Wednesday, November 28, 2007

Civil Unrest

The rumors about Writer's Workshop persist, yet my questions and concerns have not yet been answered. The principal is supposed to meet with each department at one of our department meetings each month. Far's I know, in four months, we've had him stop in ONCE. Dammit, I want answers. I'm tired of being uncertain and confused.

Workshop questions:
1) Minilessons: How "mini" is a minilesson? What happens when they don't get it? Do you keep trying right then or come back to it another time? When do you tell those who are still staring at you blankly "nope, sorry, we've got to move on without you; if we spend all term attempting to teach the difference between action and linking verbs we'll never even get to subject/verb agreement, let alone comma splices!"
2) Work time and conferences: How the heck do you keep other students on task?? And how can you have a productive conference if you've got to look up every four seconds and say "Sh! Do your work!" or something?
3) Sharing time: What if they don't? Should those who are not sharing be allowed to continue working quietly, or is this a sit-and-listen-silently time?

Things came to a head at lunch today. My department is NOT happy. I'm hearing a lot of "this won't work" sort of comments (though I don't know if anyone just came flat out and said that). But I think the true frustration is "this won't work because we're being shoved into it with neither training nor support." I don't think that's necessarily true, because the teachers in our department are phenomenally talented. However, it WOULD be a bit easier to accomplish this successfully if we WERE trained and HAD support. Grh.

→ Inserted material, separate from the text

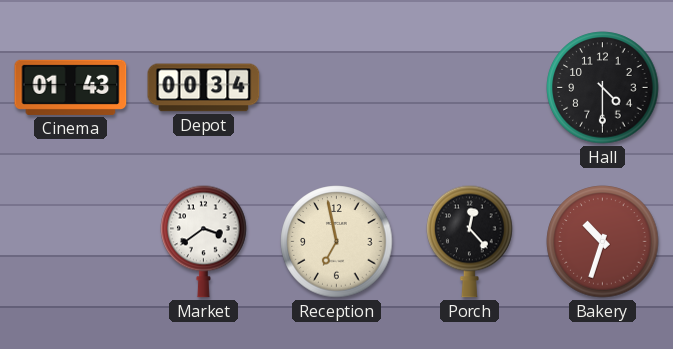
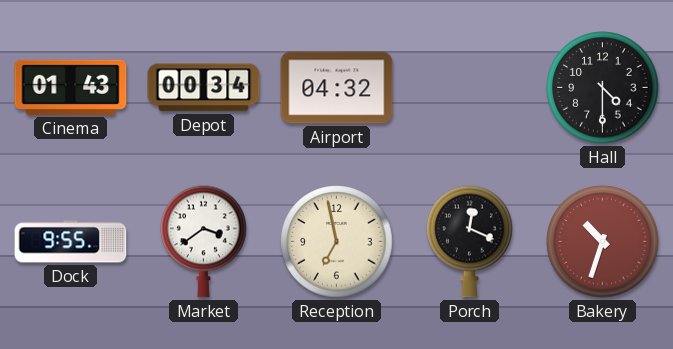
Airport: none -> 04:32
Dock: none -> 9:55
Porch: 12:23 -> 12:19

Still pondering my questions about standards-based grading and not giving zeros. More on that later.


Mrs. Chili said...

While I understand the time crunch, I say stick with a mini lesson until at least a critical mass of students understand it. After that, sic the kids who DO get it on the kids who don't - peer teaching is sometimes a good way of both getting the lesson across AND freeing up class time for the next mini lesson!

The Science Goddess said...

I have not used Writer's Workshop---but I have seen it successfully implemented in our elementary classrooms.

Keep in mind, though, that those classrooms had plenty of support (literacy coaches) for getting it in place.

I think just about any professional development is doomed to fail if there is no way to sustain it once teachers are expected to implement it with students.

Joel said...

Hey, I linked to you over at So You Want To Teach? in the 148th Carnival of Education, but it didn't trackback correctly. Sorry about that.